# Montgomery Ladder with affin/projective Coordinates

So I'm trying to understand why the montgomery arithmetic is fast and what the montgomery ladder is.

With this Post i understood the basic affin arithmetic and Ladder.

So this is not really faster than arithmetic on common weierstrass equations. In the original Paper from Montgomery, he defined the projective arithmetic for adding and doubling.

My first questions are: Is the projective arithmetic faster because of not having a division? Does the ladder have constant time, because there is not division? Does that mean, that the ladder with affine coordinates don't have constant time? ( My idea is, that division in a field is a multiplication with a inverse. For calculating an inverse you need the euklidiean algorithm. This algorithms is not the fastest and can't be computed in constant time)

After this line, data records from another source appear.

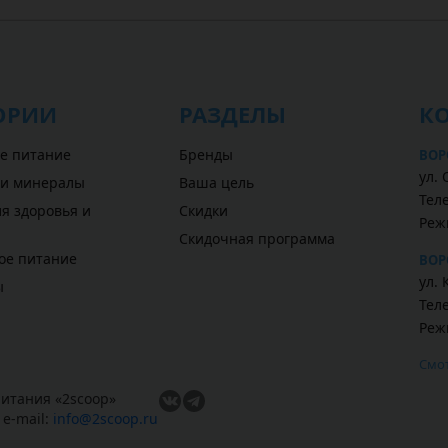
ОРИИ
РАЗДЕЛЫ
К
е питание
Бренды
ВОР
ул. 
 и минералы
Ваша цель
Теле
я здоровья и
Скидки
Реж
Скидочная программа
ое питание
ВОР
ул. 
ы
Теле
Реж
Смот
итания «
2scoop
»
,
e-mail:
info@2scoop.ru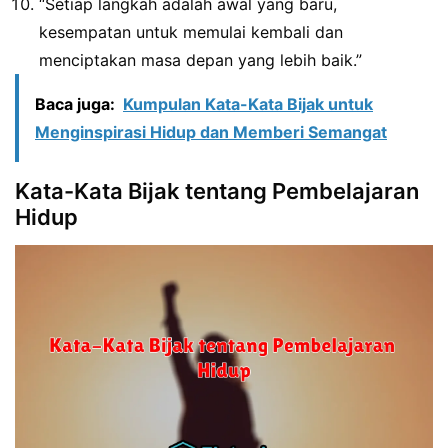
“Setiap langkah adalah awal yang baru,
kesempatan untuk memulai kembali dan
menciptakan masa depan yang lebih baik.”
Baca juga:
Kumpulan Kata-Kata Bijak untuk
Menginspirasi Hidup dan Memberi Semangat
Kata-Kata Bijak tentang Pembelajaran
Hidup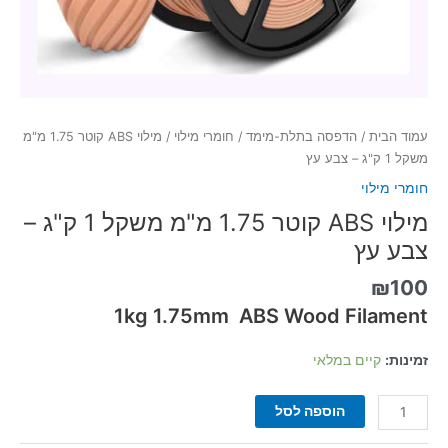
עמוד הבית
/
הדפסה בתלת-מימד
/
חומרי מילוי
/ מילוי ABS קוטר 1.75 מ"מ
משקל 1 ק"ג – צבע עץ
חומרי מילוי
מילוי ABS קוטר 1.75 מ"מ משקל 1 ק"ג –
צבע עץ
₪
100
1kg 1.75mm ABS Wood Filament
זמינות:
קיים במלאי
הוספה לסל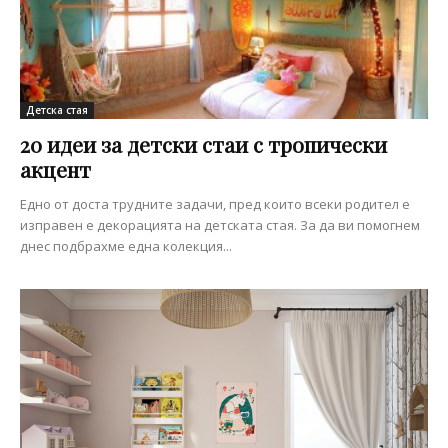
Детска стая
20 идеи за детски стаи с тропически
акцент
Едно от доста трудните задачи, пред които всеки родител е
изправен е декорацията на детската стая. За да ви помогнем
днес подбрахме една колекция...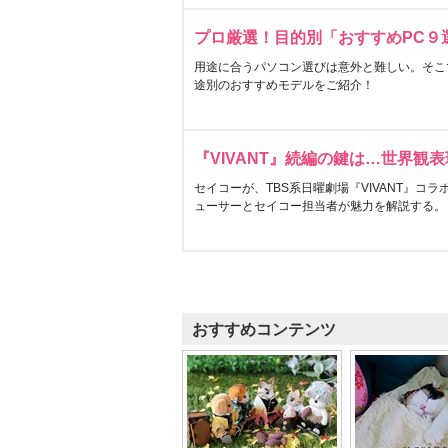
プロ厳選！目的別「おすすめPC９
用途に合うパソコン選びは意外と難しい。そこ
途別のおすすめモデルをご紹介！
『VIVANT』続編の鍵は…世界観
セイコーが、TBS系日曜劇場『VIVANT』コ
ューサーとセイコー担当者が魅力を解説する。
おすすめコンテンツ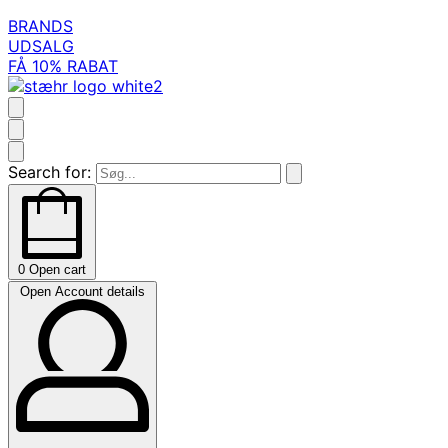
BRANDS
UDSALG
FÅ 10% RABAT
Search for:
0
Open cart
Open Account details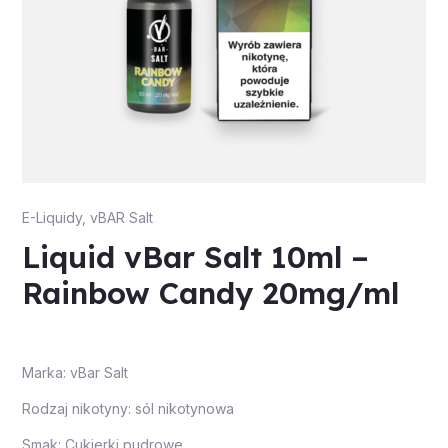
E-Liquidy
,
vBAR Salt
Liquid vBar Salt 10ml –
Rainbow Candy 20mg/ml
Marka: vBar Salt
Rodzaj nikotyny: sól nikotynowa
Smak: Cukierki pudrowe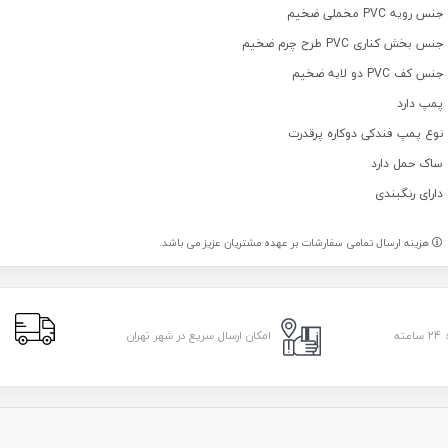
جنس رویه PVC مخملی ضخیم
جنس بخش کناری PVC طرح چرم ضخیم
جنس کف PVC دو لایه ضخیم
پمپ دارد
نوع پمپ فندکی دوکاره پرقدرت
ساک حمل دارد
دارای رنگبندی
هزینه ارسال تمامی سفارشات بر عهده مشتریان عزیز می باشد.
ا
امکان ارسال سریع در شهر تهران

Then i was looking into the work of Bernstein. In this Paper and in his Curve25519 he describes a optimized double and add formula. It looks like this:

When i get it right, you can use the montgomery ladder for affine coordinates with the affine arithmetic and for projective coordinates with the projective coordinates. So Bernstein made the shown graph for the projective montgomery ladder in order to give an optimized implementation, where already computed results are used again. So i tried to write the graph into Pseudocode:

R0 = (0,0)
R1 = (x,y)
x1 =
for i from m downto 0 do:
if xi = 0 then:
x,z,x',z' =  R0[0], R0[1], R1[0], R1[1]
tmp1, tmp2 = x, x'

x,z,x',z' = (tmp1+z), (tmp1-z), (tmp1+z'), (tmp2-z')

x',z',x,z = (z * x'), (x * z'), (x * x), (z*z)
tmp1, tmp2 = x, x'

x,z,x',z' = (tmp1+z), (tmp1-z), (tmp1+z'), (tmp2-z')

z = z*( tmp1 + ((A-2)/4)*z )
x' = x' * x'
z' = z' * z' * x1

R0[0], R0[1], R1[0], R1[1] = x, z, x' , z'
else
x,z,x',z' =  R1[0], R1[1], R0[0], R0[1]
tmp1, tmp2 = x, x'

x,z,x',z' = (tmp1+z), (tmp1-z), (tmp1+z'), (tmp2-z')

x',z',x,z = (z * x'), (x * z'), (x * x), (z*z)
tmp1, tmp2 = x, x'

x,z,x',z' = (tmp1+z), (tmp1-z), (tmp1+z'), (tmp2-z')

z = z*( tmp1 + ((A-2)/4)*z )
x' = x' * x'
z' = z' * z' * x1

R0[0], R0[1], R1[0], R1[1] = x',z',x, z
return R0


That brings me to my next questions: Where is the x1 comming from, how is it calculated? I saw in his paper, that x1/z1 = X(Q - Q'), but it remains unclear how to substract those points.

Next question is: Is this peudocode logical correct ( at least everything except the x1)?

I hope this are not too many questions!

2. Question: With projective coordinates it is only possible to add/double multiples of the same point. The montgomery ladder starts with a given scalar $$n$$ and Point $$P$$. In each step two results are calculates $$R0$$ and $$R1$$. The important point here is, that those results are either of the form $$(n')R0$$, $$(n'+1)R1$$ or $$(n'+1)R0$$, $$(n')R1$$. That means the difference between them is always 1. (When you look at the definition for the projective Arithmetic it is clear what that means). For the ladder this means, that $$x1$$ is always the x coordinate of the starting Point $$P$$. Therefore it is always the same and must not be computed!